I do have to say, since I have changed my diet, started juicing, exercising more, my hair is really healthy and strong. My nails which used to be brittle are also stronger and growing...to the point I've had to cut them which I never used to do since they would just break. Maybe it was the strong antibiotics, maybe it is my diet now what ever it is I do feel sad that I'm going to miss this feeling of feeling good. Yes the coconuts are an ever present feeling on my chest but even the tightness of them has started to be less noticeable.
I can only hope everything I'm doing now is going to help me get through the next few months of chemo and after that radiation.
I've started "the haircuts". I've cut my hair now in an A line cut. The back of my neck is cold! Next week I go real short and once I start to lose my hair, Grant has called dibs on shaving my head. That will be odd since I'm usually the one shaving his head for swimming.

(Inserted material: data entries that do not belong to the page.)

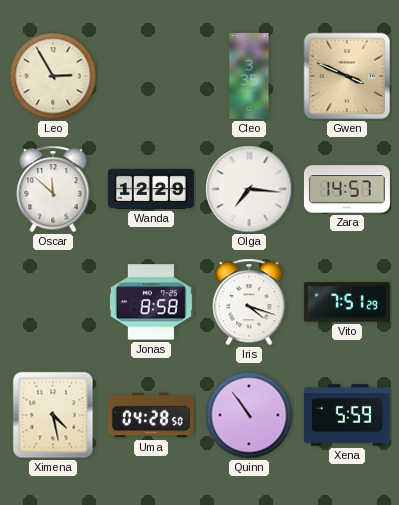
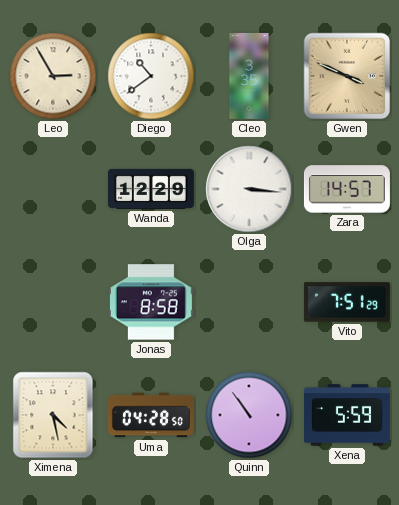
Diego: none -> 10:39
Oscar: 11:52 -> none
Olga: 7:16 -> 3:16
Iris: 4:18 -> none
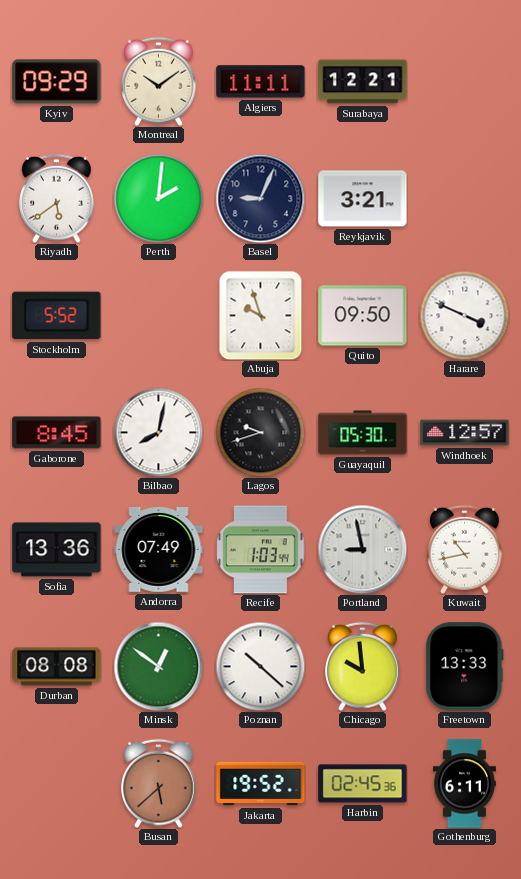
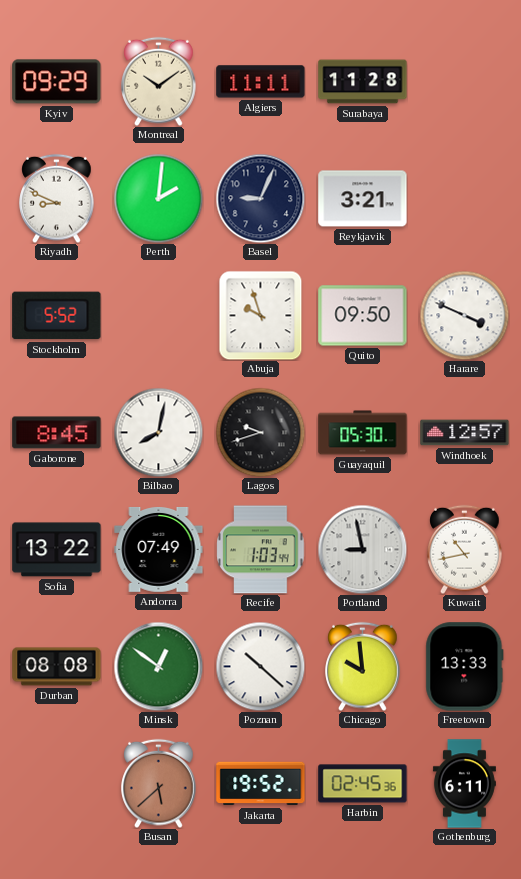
Surabaya: 12:21 -> 11:28
Riyadh: 5:39 -> 8:49
Sofia: 13:36 -> 13:22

I know my hair will grow back once it is all done. So, on the road to chemo start...
April 19, 2011
latestmedical.com A short cut down the path of breast cancer information
During this journey of mine I have found there is a path women like me follow. Your diagnosed. Your in shock. Your scared beyond words. You become empowered to find out everything you can.

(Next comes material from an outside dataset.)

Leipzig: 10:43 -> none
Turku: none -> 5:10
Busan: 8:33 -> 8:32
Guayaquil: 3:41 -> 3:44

The information you find can lead you to various websites from cancer forums, to research findings, to obscure health/meditate pages, and to people's blogs. During my journey I have discovered other women follow the same path searching for information. You type into google your type of breast cancer. As you find out more information about the type of breast cancer you have, you add things to your search which leads you to more detailed information.
What are you searching for? Someone like you. You want to find out what they did, what drugs they took, what treatment options they went for, and ultimately if their still alive. My darkest days was the week after my double mastectomy when I received the results from the pathology report. My tumor was 11cm, much larger then my local Dr. and UCSF had anticipated. I had micro micrometastatic cells in one sentinel lymph node determined through immunochemistry and 4 other aux. nodes were clear. I wanted to find someone like me who can answer questions like: So what does this all mean? Is it a death sentence having a huge tumor? Did the micrometastatic cells really mean lymph node involvement? Is chemo in my game plan now? These were all questions I asked my Dr. and asked my 2nd opinion Dr. but I wanted to find "real" people who had experienced it.

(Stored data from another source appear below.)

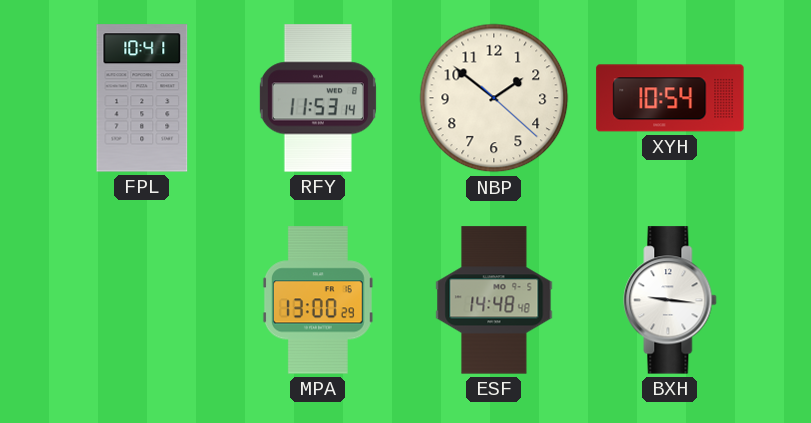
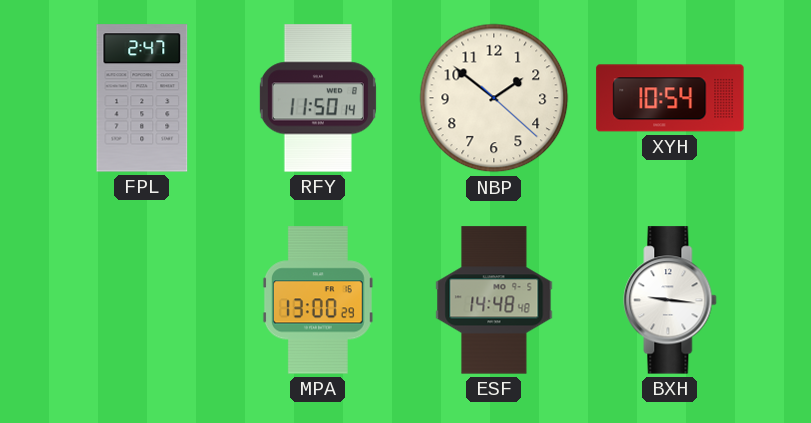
FPL: 10:41 -> 2:47
RFY: 11:53 -> 11:50
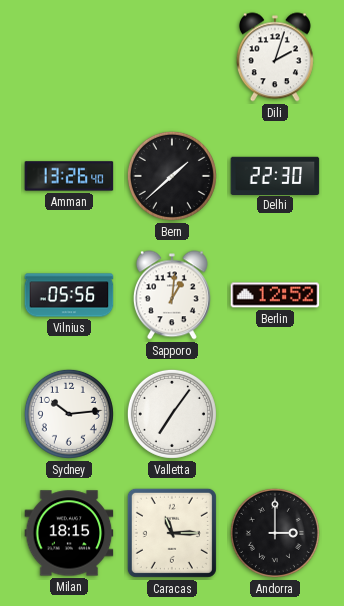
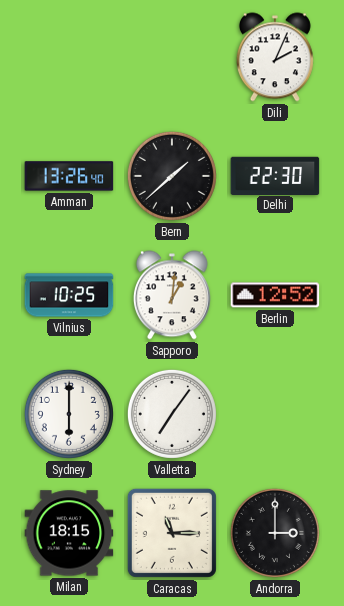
Dili: 2:03 -> 2:04
Vilnius: 05:56 -> 10:25
Sydney: 10:14 -> 6:00
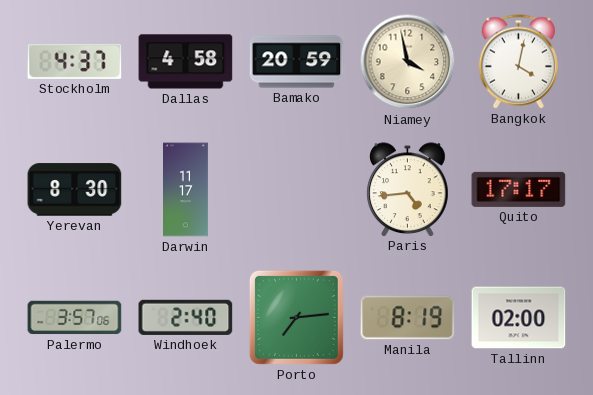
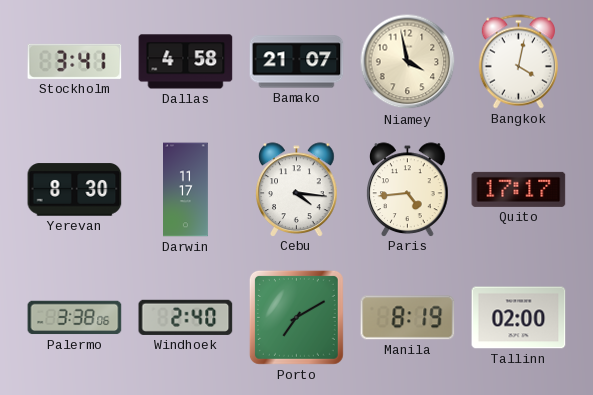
Stockholm: 4:37 -> 3:41
Bamako: 20:59 -> 21:07
Cebu: none -> 4:16
Palermo: 3:57 -> 3:38
Porto: 7:14 -> 7:10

My searching brought me to various websites. My worst day of searching was when I found someone who only had one matching characteristic like mine. She had passed away 2 weeks prior. Her blog had a candle burning in memory of her. I literally lost it. Was this person like me with the same type of cancer? Not even close. There was one characteristic that matched my cancer, that was it. During my search and postings on forums, I did find someone like me in every respect including age. Her treatment option was to do nothing. No Chemo, No hormone treatments, No radiation. All she did was change her diet, exercise, and meditate. She had already passed her 3 year mark of nonreoccurance. Was I going to follow her lead. No, but it was someone I did want to follow to see what happens to her and her radical approach to our breast cancer.
I also found someone kinda like me. She did not have the same type of cancer as me but when I read her blog, she expressed the same thoughts and concerns as me. She was my age and was about 2 months ahead in dealing with her mastectomy and finally chemo. It was reassuring to read about someone who had made it thru ahead of me. I also was contacted my a woman who had read one of my questions/concerns in a forum where I expressed my concerns about having a double mastectomy. She felt the same way as I did weeks prior. I had already worked my way through this part of my journey but she was just starting and searching for someone like her and she found me.
I have tried to share with my friends what I have found out about my breast cancer hoping to educate and help someone who might end up on the same path as me. During one of the girl sessions one of my friends shared with another friend what was happening with me. This friend contacted me because she is working for a company that literally launched a breast cancer information website that day she was told about me! It is called Latest Medical. The purpose of the website was to help guide women like me to information that was tailored to fit me. The website allows me to put in my parameters on my breast cancer and then it creates a search of their "files" that apply to me. This helps weed out the websites that may not apply directly to me. My girlfriend said all the websites that the person is referred to are all legit websites, either research outcomes or general information. Her job is to find the data and filter it for the website. She spends her day reading the latest research papers, trials, or information websites on various drugs or screening applications. She then categorizes it for their search engine. There is a fee for this feature but you can still just search the website for general information for free.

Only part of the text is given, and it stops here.